ドイツのMAN(マン)は2023年10月30日に同社初の大型バッテリーEVトラック「eトラック」を発売した。2024年中に最初の納車を行ない、2025年にも量産を開始する。
バッテリーパックを内製化するため1億ユーロを投じて新工場を竣工したほか、販売スタッフ1200人のトレーニングを終え、BEVトラックの普及に備えている。
文/トラックマガジン「フルロード」編集部
写真/MAN Truck & Bus
MANが大型BEVトラックを発売
ドイツの商用車メーカーであるMANトラック&バスはバッテリーEV(BEV)トラックの「eトラック」を2023年10月30日に発売した。モデル名は「eTGX」および「eTGS」となり、2024年中に最初の顧客に納車する予定だ。
MANのBEVトラック発売は、欧州の商用車メーカーの中では後発となるが、最も重要なコンポーネントとなるバッテリーパックを内製化した点が注目される。これを製造するMANのニュルンベルク工場(ドイツ)はグループの電動化戦略においても重要な役割を担うことになる。
2025年からは年間で最大10万基のバッテリーを製造する予定で、大量生産の準備は既に整っている。新型バッテリーはeトラックに適したものだが、もちろん都市バスや、将来的には高速バスにも使われるだろう。
なお、ニュルンベルクにはMANのエンジン工場があり、同社と縁の深い土地だ。電気駆動の時代になってもMANの駆動技術において中心的な役割を担っている。
MANはニュルンベルクでバッテリーを量産するという決定を下してから2年間で工場を竣工した。これまでも手作業によるバッテリーの少量生産を行なっているが、将来的には1.6万平方メートルの敷地に350人の新規雇用を創出するとともに、インテリジェントな組み立てラインと物流施設も新設するという。
電動モビリティへの道を拓くパートナーシップ
ニュルンベルクではバッテリーの開発における専門知識が蓄積しているほか、プロトタイプの少量生産を通じて従業員の電動コンポーネントに対する能力も向上した。
2024年末に納車される最初の車両用のバッテリーは少量生産によるもので、その後、2025年にミュンヘンで製造するトラックで量産型バッテリーが利用可能になり、BEVの生産を順次拡大するというスケジュールだ。
バッテリーの開発には、多くの知識と経験が必要となるが、MANはバイエルン州の支援と資金提供により、研究開発においては地元の大学と強力なパートナーシップを結んでいる。
2023年の始めにニュルンベルク工場内に「未来のドライブラインキャンパス」が発足した。
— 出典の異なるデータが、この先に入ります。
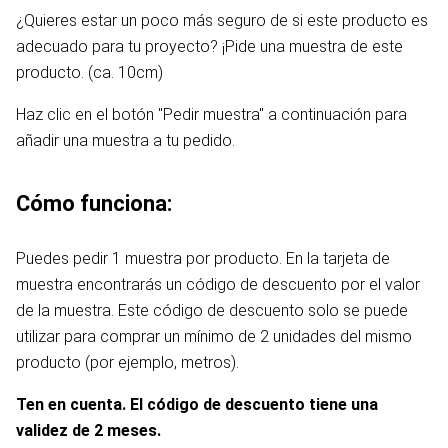
¿Quieres estar un poco más seguro de si este producto es
adecuado para tu proyecto? ¡Pide una muestra de este
producto. (ca. 10cm)
Haz clic en el botón "Pedir muestra" a continuación para
añadir una muestra a tu pedido.
Cómo funciona:
Puedes pedir 1 muestra por producto. En la tarjeta de
muestra encontrarás un código de descuento por el valor
de la muestra. Este código de descuento solo se puede
utilizar para comprar un mínimo de 2 unidades del mismo
producto (por ejemplo, metros).
Ten en cuenta. El código de descuento tiene una
validez de 2 meses.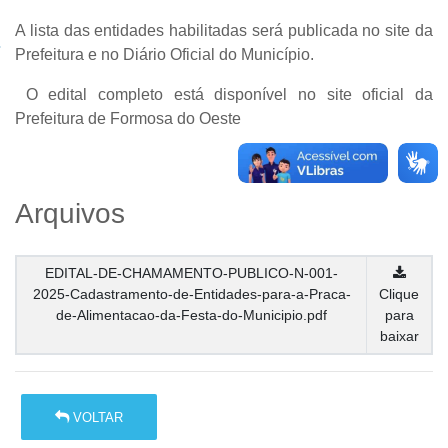
A lista das entidades habilitadas será publicada no site da
Prefeitura e no Diário Oficial do Município.
O edital completo está disponível no site oficial da
Prefeitura de Formosa do Oeste
Arquivos
EDITAL-DE-CHAMAMENTO-PUBLICO-N-001-
2025-Cadastramento-de-Entidades-para-a-Praca-
Clique
de-Alimentacao-da-Festa-do-Municipio.pdf
para
baixar
VOLTAR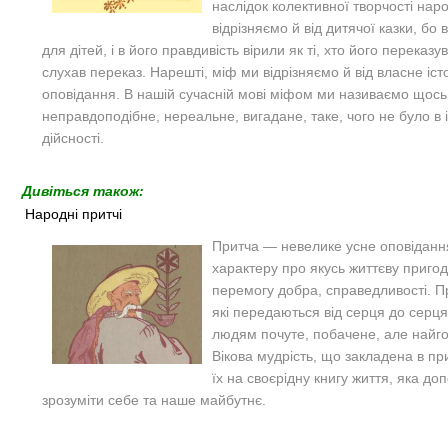
наслідок колективної творчості нар
відрізняємо й від дитячої казки, бо 
для дітей, і в його правдивість вірили як ті, хто його переказував
слухав переказ. Нарешті, міф ми відрізняємо й від власне іс
оповідання. В нашій сучасній мові міфом ми називаємо щось
неправдоподібне, нереальне, вигадане, таке, чого не було в 
дійсності.
Дивіться також:
Народні притчі
Притча — невелике усне оповіданн
характеру про якусь життєву пригод
перемогу добра, cправедливості. При
які передаються від серця до серця
людям почуте, побачене, але найго
Вікова мудрість, що закладена в п
їх на своєрідну книгу життя, яка д
зрозуміти себе та наше майбутнє.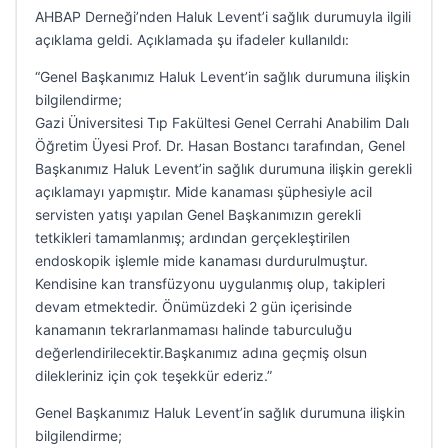
AHBAP Derneği’nden Haluk Levent’i sağlık durumuyla ilgili
açıklama geldi. Açıklamada şu ifadeler kullanıldı:
“Genel Başkanımız Haluk Levent’in sağlık durumuna ilişkin
bilgilendirme;
Gazi Üniversitesi Tıp Fakültesi Genel Cerrahi Anabilim Dalı
Öğretim Üyesi Prof. Dr. Hasan Bostancı tarafından, Genel
Başkanımız Haluk Levent’in sağlık durumuna ilişkin gerekli
açıklamayı yapmıştır. Mide kanaması şüphesiyle acil
servisten yatışı yapılan Genel Başkanımızın gerekli
tetkikleri tamamlanmış; ardından gerçekleştirilen
endoskopik işlemle mide kanaması durdurulmuştur.
Kendisine kan transfüzyonu uygulanmış olup, takipleri
devam etmektedir. Önümüzdeki 2 gün içerisinde
kanamanın tekrarlanmaması halinde taburculuğu
değerlendirilecektir.Başkanımız adına geçmiş olsun
dilekleriniz için çok teşekkür ederiz.”
Genel Başkanımız Haluk Levent’in sağlık durumuna ilişkin
bilgilendirme;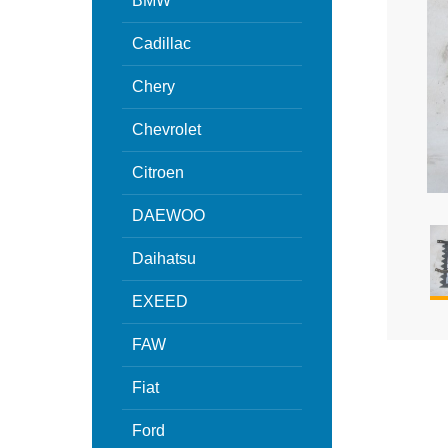
BMW
Cadillac
Chery
Chevrolet
Citroen
DAEWOO
Daihatsu
EXEED
FAW
Fiat
Ford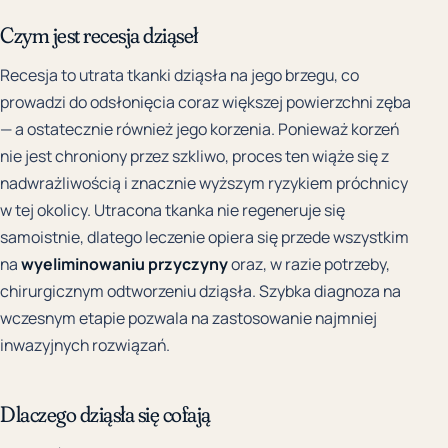
Czym jest recesja dziąseł
Recesja to utrata tkanki dziąsła na jego brzegu, co
prowadzi do odsłonięcia coraz większej powierzchni zęba
— a ostatecznie również jego korzenia. Ponieważ korzeń
nie jest chroniony przez szkliwo, proces ten wiąże się z
nadwrażliwością i znacznie wyższym ryzykiem próchnicy
w tej okolicy. Utracona tkanka nie regeneruje się
samoistnie, dlatego leczenie opiera się przede wszystkim
na
wyeliminowaniu przyczyny
oraz, w razie potrzeby,
chirurgicznym odtworzeniu dziąsła. Szybka diagnoza na
wczesnym etapie pozwala na zastosowanie najmniej
inwazyjnych rozwiązań.
Dlaczego dziąsła się cofają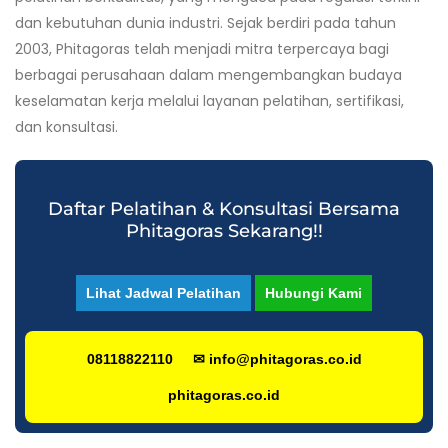
dan kebutuhan dunia industri. Sejak berdiri pada tahun
2003, Phitagoras telah menjadi mitra terpercaya bagi
berbagai perusahaan dalam mengembangkan budaya
keselamatan kerja melalui layanan pelatihan, sertifikasi,
dan konsultasi.
Daftar Pelatihan & Konsultasi Bersama
Phitagoras Sekarang!!
Lihat Jadwal Pelatihan
Hubungi Kami
08118822110
✉ info@phitagoras.co.id
phitagoras.co.id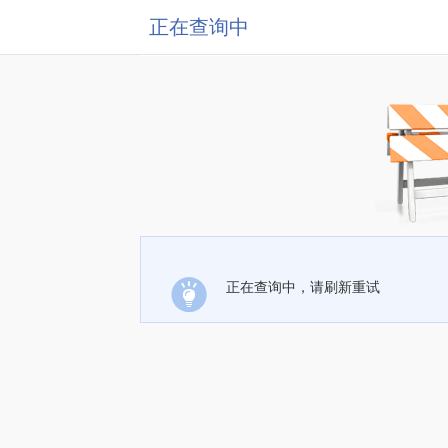
正在查询中
正在查询中，请刷新重试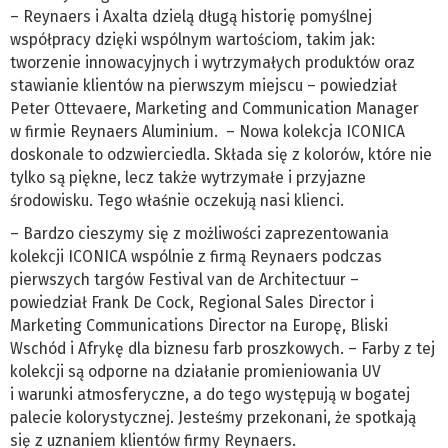
– Reynaers i Axalta dzielą długą historię pomyślnej
współpracy dzięki wspólnym wartościom, takim jak:
tworzenie innowacyjnych i wytrzymałych produktów oraz
stawianie klientów na pierwszym miejscu – powiedział
Peter Ottevaere, Marketing and Communication Manager
w firmie Reynaers Aluminium. – Nowa kolekcja ICONICA
doskonale to odzwierciedla. Składa się z kolorów, które nie
tylko są piękne, lecz także wytrzymałe i przyjazne
środowisku. Tego właśnie oczekują nasi klienci.
– Bardzo cieszymy się z możliwości zaprezentowania
kolekcji ICONICA wspólnie z firmą Reynaers podczas
pierwszych targów Festival van de Architectuur –
powiedział Frank De Cock, Regional Sales Director i
Marketing Communications Director na Europę, Bliski
Wschód i Afrykę dla biznesu farb proszkowych. – Farby z tej
kolekcji są odporne na działanie promieniowania UV
i warunki atmosferyczne, a do tego występują w bogatej
palecie kolorystycznej. Jesteśmy przekonani, że spotkają
się z uznaniem klientów firmy Reynaers.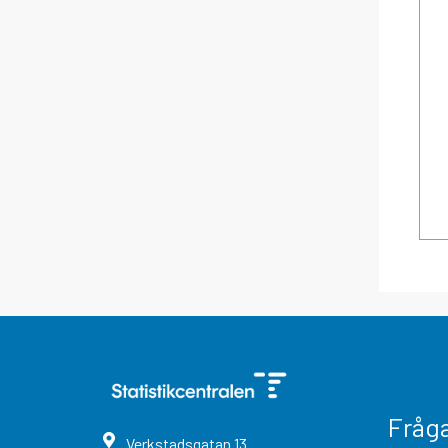
Fråg
Verkstadsgatan
13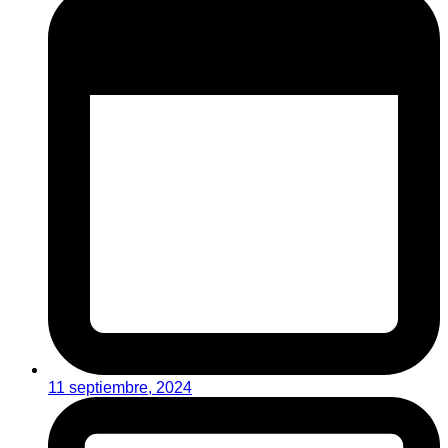
11 septiembre, 2024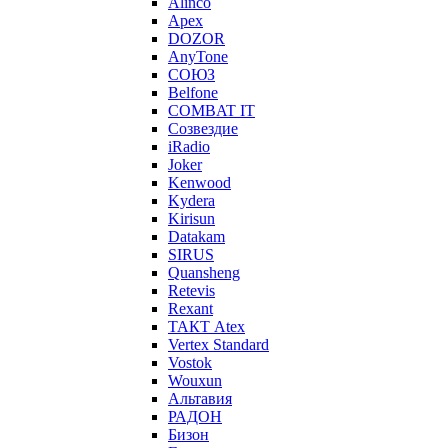
Alinco
Apex
DOZOR
AnyTone
СОЮЗ
Belfone
COMBAT IT
Созвездие
iRadio
Joker
Kenwood
Kydera
Kirisun
Datakam
SIRUS
Quansheng
Retevis
Rexant
ТАКТ Atex
Vertex Standard
Vostok
Wouxun
Альтавия
РАДОН
Бизон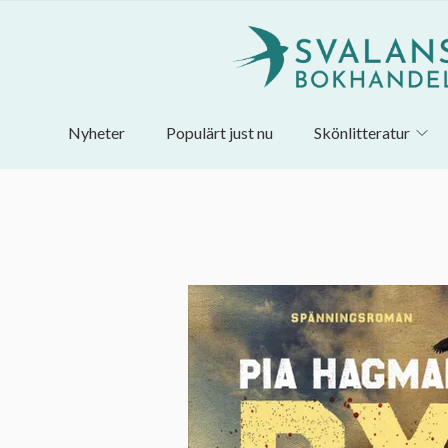
Nyheter
Populärt just nu
Skönlitteratur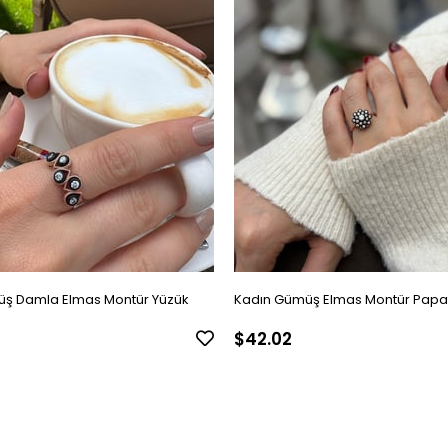
ş Damla Elmas Montür Yüzük
Kadın Gümüş Elmas Montür Papa
$42.02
ここではMANの開発者とFAU(フリードリヒ・アレクサンダー大学エアランゲン=ニュルンベルク)及びニュルンベルク工科大学などの学生と研究者が、共同でプロジェクトに取り組んでいる。共同研究の分野はバッテリーに限ったものではなく、水素エンジンや燃料電池にも及ぶ。
いっぽう、2030年までに欧州で販売する新車(登録台数)の50%を電動化するという目標を掲げる同社は、運送業界のグリーンドライブへの方向転換を成功させるために、ドイツ連邦貨物輸送・物流協会(BGL)と共同で公共充電インフラの拡充を加速するよう求めている。
MANがeトラックを発売しても、顧客がディーゼル車からBEVトラックへ移行するかどうかは、運行に必須となるフレームワーク(とりわけ全国規模での充電ネットワーク)が存在するか否かにかかっている。MANとBGLが政治的なサポートを呼び掛けているのはこのためだ。
目標達成には2030年までにメガワット級の急速充電に対応したトラック用充電施設がドイツ国内に5000か所、欧州全域の大容量充電施設が5万か所必要になるという試算で、バッテリー工場の竣工とBEVトラックの発売により、メーカーとしての「宿題」は終えたので、今必要なのは政策的なサポートとエネルギー業界のコミットメントだ、という主張である。